One thing is certain, the best teams separate themselves from the pack, especially during the playoffs, based on the strength of their special teams units. Momentum is massive in the playoffs, and when the Habs get an opportunity but don’t get a goal, it can start to eat away at the team, and the opposition sees that. Taking penalties against a team with a poor powerplay isn’t intimidating, because it’s essentially two minutes for the penalty killers to retrieve the puck and clear it out.
It is only preseason, but with each game that passes, the importance of being prepared in all facets of the game for the regular season grows more important. With that said, if this mediocrity becomes the storyline for the Canadiens powerplay in 2024, it will hold back the offensive players, which doesn’t bode well for the rebuild. The cast of players is there, but the coaching just seems to be dated and in need of a fresh face.
Burrows has had ample opportunities to kickstart the two units, and he has benefitted from having a longer leash, because of the state of the Canadiens right now.

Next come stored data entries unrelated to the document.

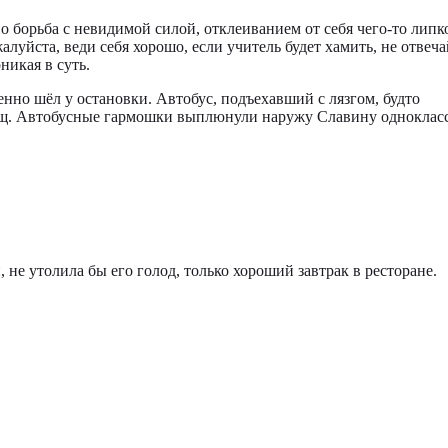
о борьба с невидимой силой, отклеиванием от себя чего-то липк
луйста, веди себя хорошо, если учитель будет хамить, не отвеча
никая в суть.
нно шёл у остановки. Автобус, подъехавший с лязгом, будто
плащ. Автобусные гармошки выплюнули наружу Славину одноклас
, не утолила бы его голод, только хороший завтрак в ресторане.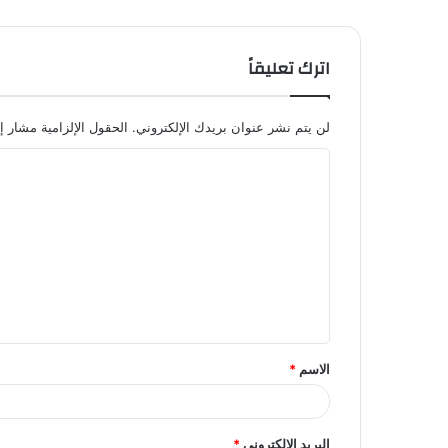
اترك تعليقاً
لن يتم نشر عنوان بريدك الإلكتروني.
الحقول الإلزامية مشار إل
ا
ل
ت
ع
ل
ي
ق
الاسم
*
*
البريد الإلكتروني
*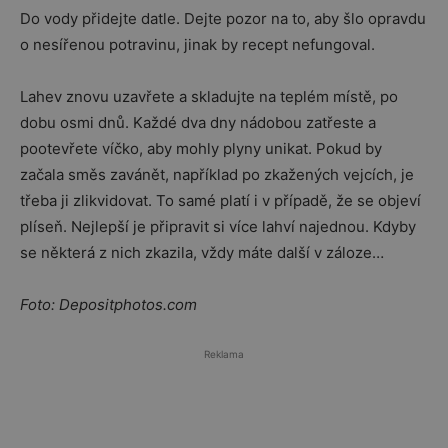
Do vody přidejte datle. Dejte pozor na to, aby šlo opravdu
o nesířenou potravinu, jinak by recept nefungoval.
Lahev znovu uzavřete a skladujte na teplém místě, po
dobu osmi dnů. Každé dva dny nádobou zatřeste a
pootevřete víčko, aby mohly plyny unikat. Pokud by
začala směs zavánět, například po zkažených vejcích, je
třeba ji zlikvidovat. To samé platí i v případě, že se objeví
plíseň. Nejlepší je připravit si více lahví najednou. Kdyby
se některá z nich zkazila, vždy máte další v záloze…
Foto: Depositphotos.com
Reklama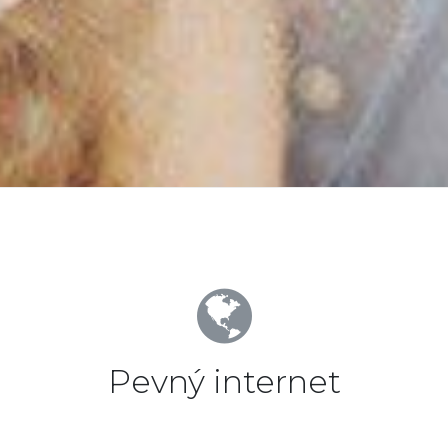
Pevný internet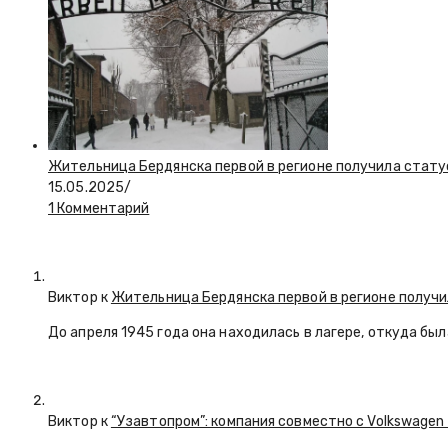
Жительница Бердянска первой в регионе получила стату
15.05.2025
/
1 Комментарий
Виктор к
Жительница Бердянска первой в регионе получи
До апреля 1945 года она находилась в лагере, откуда бы
Виктор к
“Узавтопром”: компания совместно с Volkswagen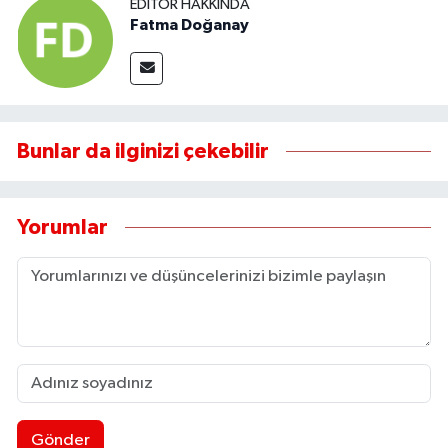
EDITÖR HAKKINDA
Fatma Doğanay
Bunlar da ilginizi çekebilir
Yorumlar
Gönder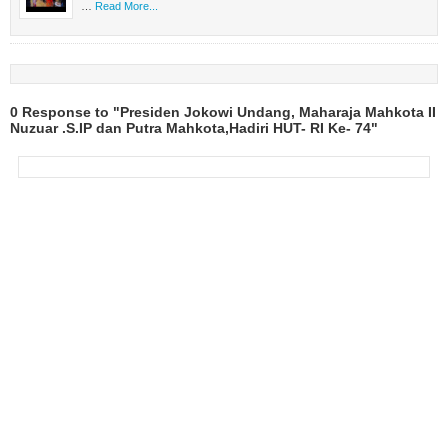
…
Read More...
0 Response to "Presiden Jokowi Undang, Maharaja Mahkota II
Nuzuar .S.IP dan Putra Mahkota,Hadiri HUT- RI Ke- 74"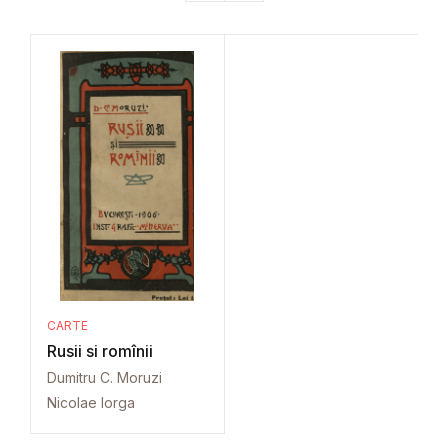
CARTE
Rusii si romînii
Dumitru C. Moruzi
Nicolae Iorga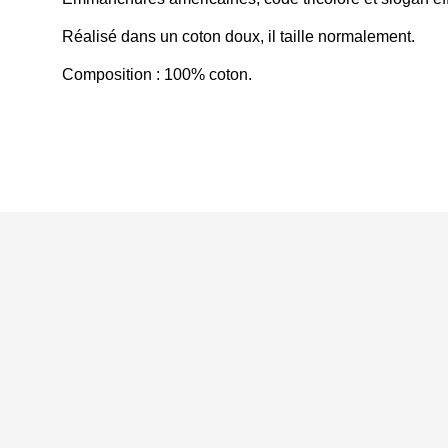
Réalisé dans un coton doux, il taille normalement.
Composition : 100% coton.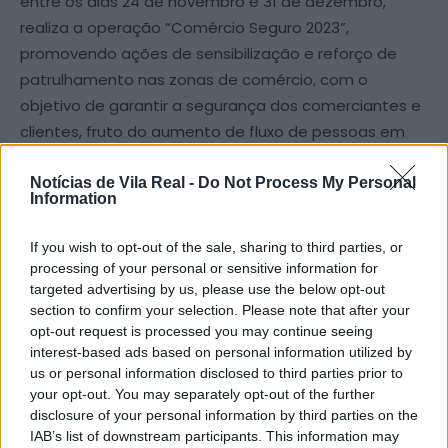
entre os dias 24 de novembro e 31 de dezembro,
realiza a operação “Comércio Seguro 2023”,
promovendo ações de sensibilização e reforço de
patrulhamento nas zonas de comércio, com o
objetivo de garantir a segurança dos comerciantes e
clientes, fruto do aumento de fluxo de pessoas em
espaços e áreas de comércio.
Notícias de Vila Real -
Do Not Process My Personal
Information
Durante a operação serão empenhados militares das
Secções de Prevenção Criminal e Policiamento
If you wish to opt-out of the sale, sharing to third parties, or
Comunitário (SPC), os quais irão realizar ações de
processing of your personal or sensitive information for
sensibilização junto de comerciantes e clientes,
targeted advertising by us, please use the below opt-out
section to confirm your selection. Please note that after your
alertando-os sobre os procedimentos de segurança
opt-out request is processed you may continue seeing
a adotar, com o intuito de evitar que sejam alvo de
interest-based ads based on personal information utilized by
ilícitos criminais.
us or personal information disclosed to third parties prior to
your opt-out. You may separately opt-out of the further
disclosure of your personal information by third parties on the
Deste modo, a partir da Black Friday até ao final das
IAB’s list of downstream participants. This information may
festividades do Natal, a GNR irá reforçar o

But, I would have to think that this can only go so far, and if by the all-star break, there’s no improvement, it might be time to move on from Burrows. Sure he has the NHL resume, but that doesn’t really matter if he can’t deploy a system that helps the team, and allows them to give the offence a boost, why keep trying the same thing over and over that doesn’t work?
For the Canadiens to get the most out of the offence, and build a culture from the young guys through to the veterans, there needs to be an effective system. It’s never easy when members of the team are traded or given the proverbial axe, but it’s all part of the business. St. Louis’s hiring and eventual ascension to the head coach role showed a willingness from the organization to think outside of the box, and doing so a second time for the benefit and growth of the powerplay should prove to be a crucial decision.